We also learned that there are three principles of energy: Energy is a substance-like quantity that can be stored in a physical system, Energy can be “transferred” from one system to another and so cause changes in the system, and that energy still remains the same even after being transferred.
But, energy is not tangible. You can’t touch it or measure its mass on a balance. However, it can be transferred as well as stored. In Physics last year we were taught about different types of energy (kinetic, elastic, ect.) and that it would change. But like the example I was talking about earlier, just like music, even if energy moved in different ways, energy still remains the same. It doesn't change. Therefore, the quantity of energy can be changed, but the degree energy cannot be changed.On Friday Mr. Abud was not but we were able to communicate with him on someone’s iPad. He told us to work on a worksheet that dealed with boiling points and sumblimation. I am not very sure about that worksheet but hopefully we will talk more about it on Monday.
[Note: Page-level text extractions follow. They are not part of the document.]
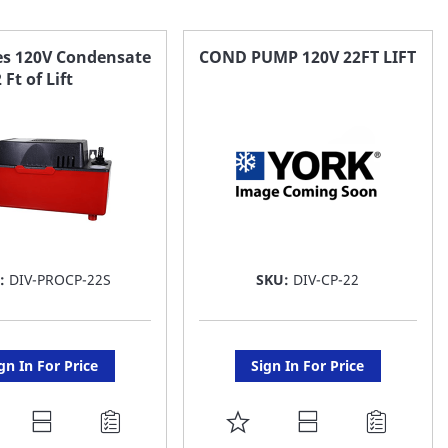
ies 120V Condensate
COND PUMP 120V 22FT LIFT
Ft of Lift
U:
DIV-PROCP-22S
SKU:
DIV-CP-22
gn In For Price
Sign In For Price
DD
ADD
 Our thermoses are due on Monday and thankfully I didn’t leave to the last second because that would have been a nightmare! I am just putting on the finishing pieces. Hopefully it works well because I worked really hard on it. This week has been pretty stressful because I was gone on Friday and since the holiday is coming the week is even more busier than usual. But I’m getting through this weekend slowly but surely!

 

Chem Blog Week 9

This week in class, we learned how to measure atmospheric pressure using a barometer we had to make for a project, and how to mathematically find the pressure, temperature, volume, and number of particles.
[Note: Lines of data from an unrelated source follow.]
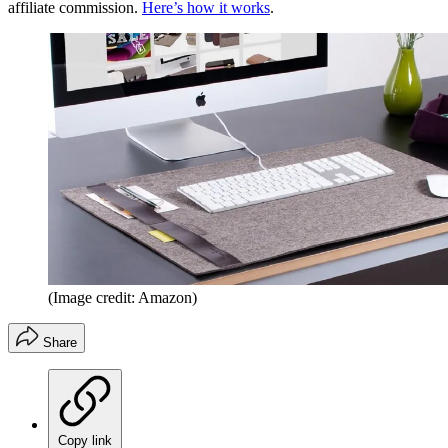
affiliate commission.
Here’s how it works
.
(Image credit: Amazon)
Share
Copy link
We previously learned that a barometer measures atmospheric pressure. During the past weekend we were told to make one out of household materials. I used the more common model, (a jar with a balloon on top and a straw) but I made it to work efficiently by including a guide and a stand for the barometer.  Mr. Abud really liked mine and he did so much that he tweeted it!

We later went outside to experiment with our barometers. The moment we went outside my barometer began to react to the increase of atmospheric pressure. The needle went up outside because of two factors: temperature and pressure. Since it was cold outside and there weren't many clouds in the sky, this meant that the cold air, denser than the warm air, pushed down on the warm air, or the warm air remained above the cold air. Thus, air pressure increased. Since it was cold outside, I figured the cold air pushed down, but not necessarily on the warm air. It may not have pushed down on the warm air because it is possible that the water evaporated because the air was warm enough to do so, and then the clouds condensed before the cold air pushed down. Even in my car on the way to class, the pressure was measure being low because the heat was on so I was really excited that I kind of learned something before the class did. I also noticed that the needle on the barometer went up because the colder air exerted greater pressure on the balloon, thus accounting for the increasing downward force. Then, as the balloon is pushed downward, the needle goes up because of the elasticity in the balloon providing a counter upward force (torque) to lift up the balloon at the point where the balloon dips. I also learned that as we went inside, atmospheric pressure went down, since the atmosphere inside is mostly warm air. Therefore, the decreasing pressure pushing onto the balloon causes the needle to go down.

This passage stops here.